United States District Court, Third Circuit

January 23, 2014

ANDREW J. ARDINO; JOSEPH ARDINO and LISA A. ARDINO, on behalf of themselves and all others similarly situated, Plaintiffs,
SOLOMON AND SOLOMON, P.C., and JOHN DOES 1-25, Defendants.


KEVIN McNULTY, District Judge.

Andrew J. Ardino obtained a student loan from the New Jersey Higher Education Student Assistance Authority ("HESAA"), which his parents, Joseph and Lisa Ardino, co-signed (Plaintiffs are collectively referred to as "the Ardinos.") HESAA employed Solomon and Solomon, P.C. ("Solomon") to be its debt collector. In this putative class action, the Ardinos allege that Solomon sent them collection letters, dated September 13 and 24, 2012, which misstated the amount they owed HESAA. In particular, they claim that the letters misleadingly stated that $4, 561.45 in attorneys' fees were then currently due and payable. In fact, the Ardinos allege, such fees had not yet accrued under Solomon's contract with HESAA, which contains a contingent fee arrangement. The Ardinos' single-count complaint claims violations of multiple provisions of the Fair Debt Collection Practice Act ("FDCPA"), 15 U.S.C. § 1692 et seq.
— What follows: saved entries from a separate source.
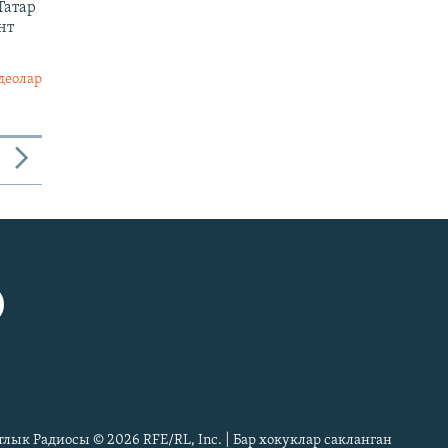
Татар
нт
деолар
тлык Радиосы © 2026 RFE/RL, Inc. | Бар хокуклар сакланган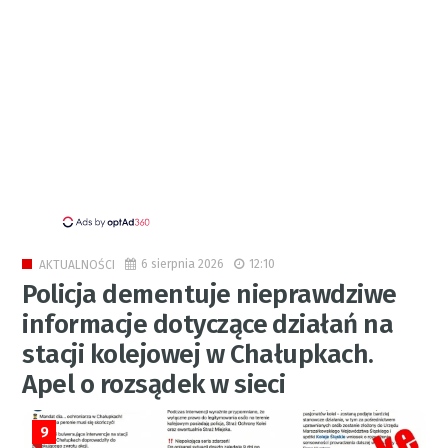
6 sierpnia 2026
12:10
AKTUALNOŚCI
Policja dementuje nieprawdziwe
informacje dotyczące działań na
stacji kolejowej w Chałupkach.
Apel o rozsądek w sieci
9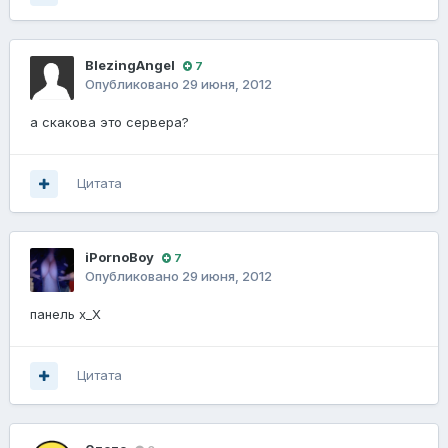
BlezingAngel
7
Опубликовано
29 июня, 2012
а скакова это сервера?
Цитата
iPornoBoy
7
Опубликовано
29 июня, 2012
панель х_Х
Цитата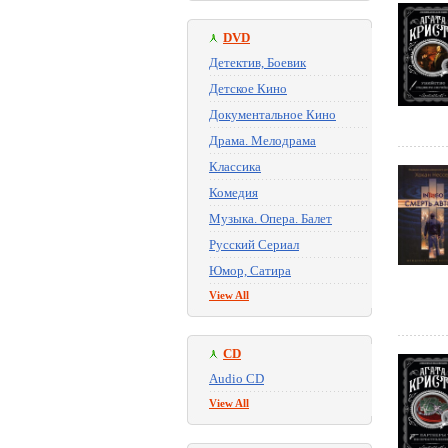
DVD
Детектив, Боевик
Детское Кино
Документальное Кино
Драма. Мелодрама
Классика
Комедия
Музыка. Опера. Балет
Русский Сериал
Юмор, Сатира
View All
CD
Audio CD
View All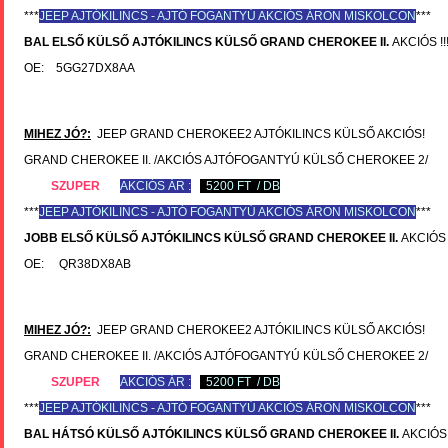
***
JEEP
AJTÓKILINCS - AJTÓ FOGANTYÚ AKCIÓS ÁRON MISKOLCON
***
BAL ELSŐ KÜLSŐ AJTÓKILINCS KÜLSŐ
GRAND CHEROKEE II.
AKCIÓS !!
OE: 5GG27DX8AA
MIHEZ JÓ?:
JEEP GRAND CHEROKEE2 AJTÓKILINCS KÜLSŐ AKCIÓS!
GRAND CHEROKEE II. /AKCIÓS AJTÓFOGANTYÚ KÜLSŐ CHEROKEE 2/
SZUPER
AKCIÓS ÁR :
5200 FT / DB
***
JEEP
AJTÓKILINCS - AJTÓ FOGANTYÚ AKCIÓS ÁRON MISKOLCON
***
JOBB ELSŐ KÜLSŐ AJTÓKILINCS KÜLSŐ
GRAND CHEROKEE II.
AKCIÓS !
OE: QR38DX8AB
MIHEZ JÓ?:
JEEP GRAND CHEROKEE2 AJTÓKILINCS KÜLSŐ AKCIÓS!
GRAND CHEROKEE II. /AKCIÓS AJTÓFOGANTYÚ KÜLSŐ CHEROKEE 2/
SZUPER
AKCIÓS ÁR :
5200 FT / DB
***
JEEP
AJTÓKILINCS - AJTÓ FOGANTYÚ AKCIÓS ÁRON MISKOLCON
***
BAL HÁTSÓ KÜLSŐ AJTÓKILINCS KÜLSŐ
GRAND CHEROKEE II.
AKCIÓS !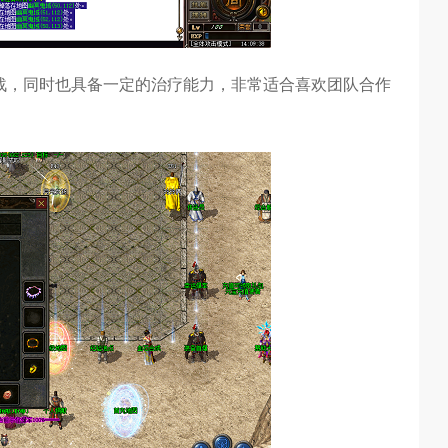
战，同时也具备一定的治疗能力，非常适合喜欢团队合作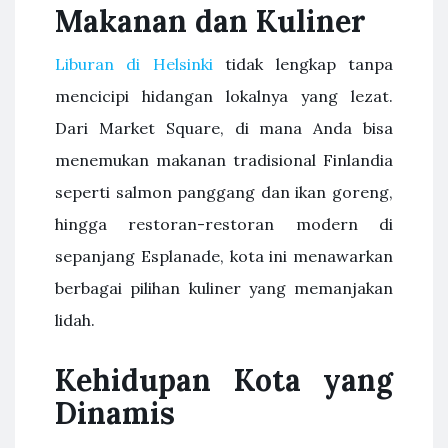
Makanan dan Kuliner
Liburan di Helsinki
tidak lengkap tanpa
mencicipi hidangan lokalnya yang lezat.
Dari Market Square, di mana Anda bisa
menemukan makanan tradisional Finlandia
seperti salmon panggang dan ikan goreng,
hingga restoran-restoran modern di
sepanjang Esplanade, kota ini menawarkan
berbagai pilihan kuliner yang memanjakan
lidah.
Kehidupan Kota yang
Dinamis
Solomon has moved to dismiss the Ardinos' complaint pursuant to Federal Rule of Civil Procedure 12(b)(6). Solomon contends that its statements regarding attorneys' fees were accurate and that the Ardinos thus have no cognizable claim. As to the claim for damages, I disagree and deny the motion to dismiss. As to the claim for declaratory and injunctive relief, however, I grant Solomon's motion as a matter of law. I decide this motion without oral argument. See Fed.R.Civ.P. 78(b).

Facts and Contentions

In May 2008, the Ardinos applied for and obtained a student loan for Andrew J. Ardino in the amount of $20, 000. (Complaint at ¶¶ 15-20 (Doc. No. 1)). The Ardinos allegedly defaulted on the repayment of the loan. Solomon, acting on behalf of HESAA, sent letters to each of the Ardinos "in an attempt to collect a debt." ( Id. at Exs. B-D; the "September 13 Collection Letter"). Each of these substantially identical letters, dated September 13, 2012, states at the top:

"Amount due as>/13/2012: $25, 385.66."

( Id. ). The letter then states, in its second paragraph:

"Attorney fees of 22% of the claim referred are due to the State pursuant to the terms of the note(s) and N.J. Regulation 9A:10-6.16(b)."

( Id. at ¶¶ 35-36, Exs. B-D).

Plaintiff Joseph Ardino's attorney sent Solomon a letter dated September 20, 2012, disputing the amount owed and demanding an accounting. ( Id. at Ex. E). Solomon responded on September 24, 2012, with a collection letter itemizing the alleged balance. This letter stated that the amount demanded included $4, 561.25, representing "22% of the amount [of unpaid principal and interest] referred to our office." ( Id. at ¶ 51 and Ex. F; the "September 24 Collection Letter").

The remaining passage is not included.